Monday, 28 October 2013

Inflation and Your Mortgage

.
I don't currently own my own home. I'm a renter, although I would like to be an owner of a small cottage or cabin on an acreage where I can express some "self-sustainability." Something I find confusing about the whole money-printing scheme our governments are involved with is, "why should I be mortgage/debt-free (which I am) during a hyper-inflationary period when I only have to pay back my mortgage in de-valued dollars?"

I have read before, about Wiemar Germany's inflation, that not everyone was destroyed by the devaluation of the currency. In fact, some people prospered from it - namely business owners and such, who owed large sums of money on assets and machinery but paid off their debts in devalued currency.
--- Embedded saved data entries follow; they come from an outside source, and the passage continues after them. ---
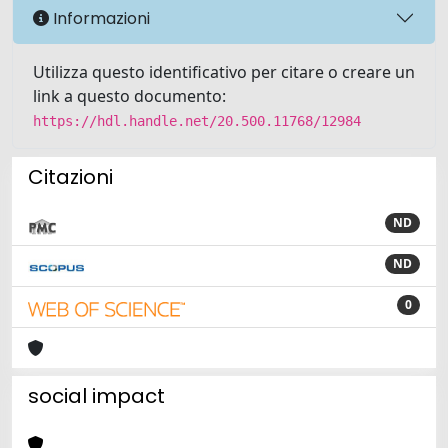
Informazioni
Utilizza questo identificativo per citare o creare un
link a questo documento:
https://hdl.handle.net/20.500.11768/12984
Citazioni
ND
ND
0
social impact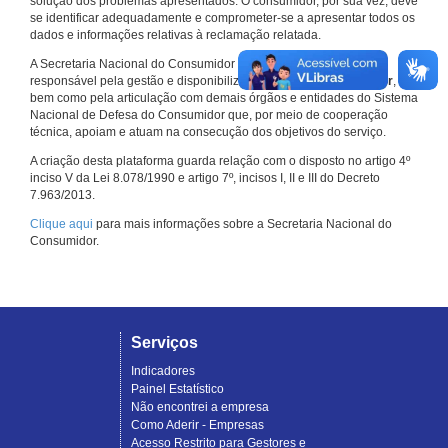
solução dos problemas apresentados. O consumidor, por sua vez, deve
se identificar adequadamente e comprometer-se a apresentar todos os
dados e informações relativas à reclamação relatada.
A Secretaria Nacional do Consumidor do Ministério da Justiça é a
responsável pela gestão e disponibilização do
Consumidor.gov.br
,
bem como pela articulação com demais órgãos e entidades do Sistema
Nacional de Defesa do Consumidor que, por meio de cooperação
técnica, apoiam e atuam na consecução dos objetivos do serviço.
A criação desta plataforma guarda relação com o disposto no artigo 4º
inciso V da Lei 8.078/1990 e artigo 7º, incisos I, II e III do Decreto
7.963/2013.
Clique aqui
para mais informações sobre a Secretaria Nacional do
Consumidor.
Serviços
Indicadores
Painel Estatístico
Não encontrei a empresa
Como Aderir - Empresas
Acesso Restrito para Gestores e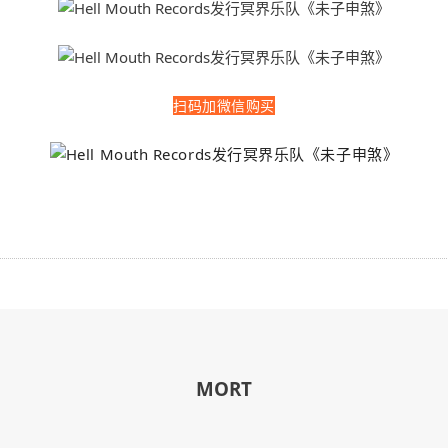
扫码加微信购买
MORT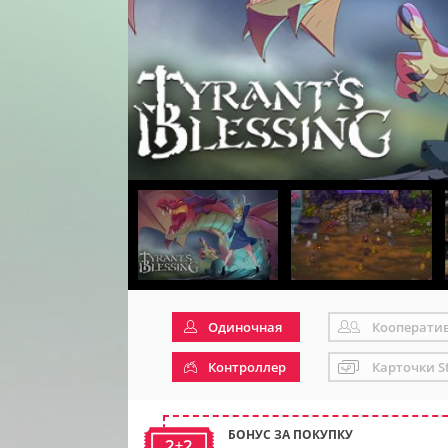
Одиночная
Кооперати
Контроллер
Карточки S
БОНУС ЗА ПОКУПКУ
2+2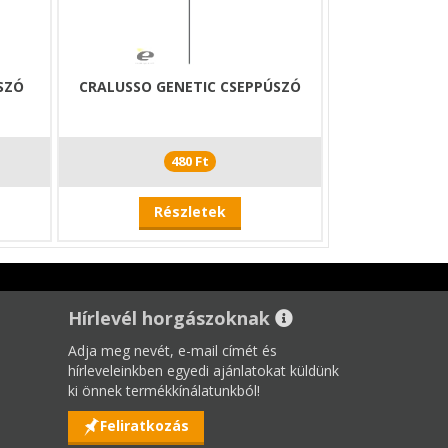
SZÓ
CRALUSSO GENETIC CSEPPÚSZÓ
480 Ft
Részletek
Hírlevél horgászoknak
Adja meg nevét, e-mail címét és
hírleveleinkben egyedi ajánlatokat küldünk
ki önnek termékkínálatunkból!
Feliratkozás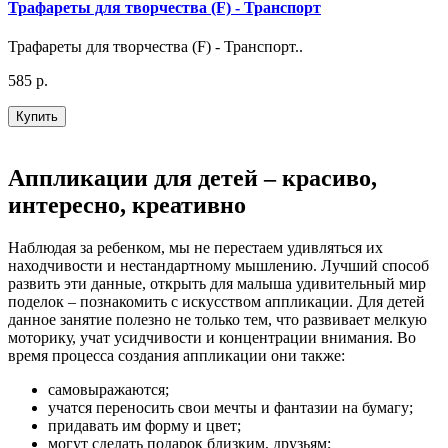
Трафареты для творчества (F) - Транспорт
Трафареты для творчества (F) - Транспорт..
585 р.
Купить
Аппликации для детей – красиво,
интересно, креативно
Наблюдая за ребенком, мы не перестаем удивляться их
находчивости и нестандартному мышлению. Лучший способ
развить эти данные, открыть для малыша удивительный мир
поделок – познакомить с искусством аппликации. Для детей
данное занятие полезно не только тем, что развивает мелкую
моторику, учат усидчивости и концентрации внимания. Во
время процесса создания аппликации они также:
самовыражаются;
учатся переносить свои мечты и фантазии на бумагу;
придавать им форму и цвет;
могут сделать подарок близким, друзьям;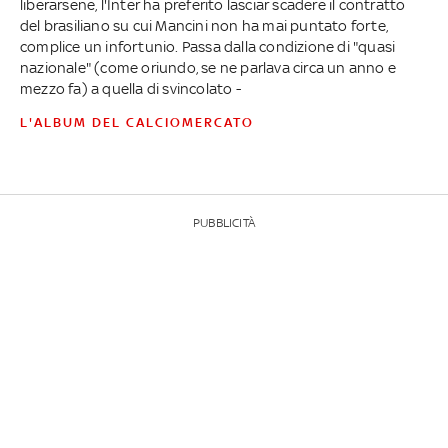
liberarsene, l'Inter ha preferito lasciar scadere il contratto
del brasiliano su cui Mancini non ha mai puntato forte,
complice un infortunio. Passa dalla condizione di "quasi
nazionale" (come oriundo, se ne parlava circa un anno e
mezzo fa) a quella di svincolato -
L'ALBUM DEL CALCIOMERCATO
PUBBLICITÀ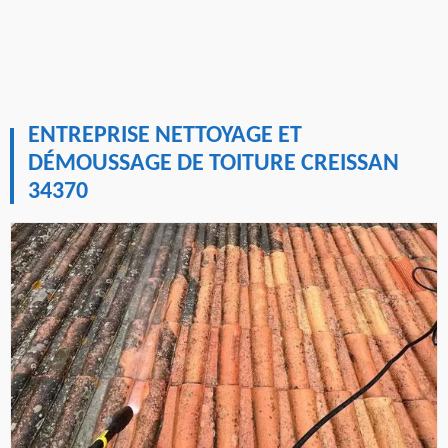
ENTREPRISE NETTOYAGE ET
DÉMOUSSAGE DE TOITURE CREISSAN
34370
On the other hand, look at what happened with the high inflation (not hyperinflation) of the 1970's and early 1980's. Real-estate sky rocketed during the inflationary period of the late 70's, much as it has in the past decade, but when Paul Volcker raised interest rates into the 20%+ range to restore confidence in the dollar, people's mortgage payments sky-rocketed and home values plummeted, causing many to find themselves "under-water" to such a degree that they simply abandoned their homes altogether and declared bankruptcy.

I understand why this happened with the mortgage market. People don't actually buy the top-end valuation of a home, rather they buy a mortgage payment. It's the payment that represents the value of the home to a buyer. $1,500/month or $1,000/month, that's what really matters to the buyer. Well, if you can afford a $1,500 payment, it means that at today's interest rates, you can afford a mortgage of around $300,000. If interest rates were to rise to around 8%, a $1,500 payment would get you around a $190,000/mortgage. The payment on the house stays the same (affordable), while the "top price" fluctuates along with the interest rates - but always, it is the monthly payment that the home represents which really matters, not the top price.

Jim Sinclair, of Jim Sinclair's Mineset, had a reader recently write in with questions similar to my own:

Jim,

I have worked in the gold and silver industry since 1983.  I own a well-respected and successful precious metals firm.  I am very well versed in most areas related to my industry.  I have followed you for the last 11 years.  

I have an important question I would like you to address.  So far, I have never seen anyone discuss this topic.  It will affect many of your readers.

Assuming a major devaluation of the US dollar and a massive rise in the price of gold and silver, what will happen to dollar-denominated debt, such as a home mortgage, denominated in dollars. Will we be able to pay off the mortgage with the gold profits?  Assuming a million dollar mortgage, in today’s dollars, and the price of gold increases by 300%, will I be able to take those "profits" and pay up the mortgage?  How will the banks survive if people pay off their mortgage debt with watered-down "Weimar Republic" dollars? 

When I took out my mortgage in 2005, it took 2000 ounces of gold to pay it off.  When your target of $3500 (minimum) is reached, I can pay it off with 300 ounces.  The big loser will be the issuer of the mortgages.  Since the holder of the mortgages are the big banks and they usually come out on top, and lobby for legislation that favors them over the public, what do you expect will happen?

You urge your readers to pay off all debt now, including mortgages.  But why sell gold for $1350 now to pay off a mortgage when with a little patience, it could be paid up with gold at $3500 and require a liquidation of only one third of the ounces?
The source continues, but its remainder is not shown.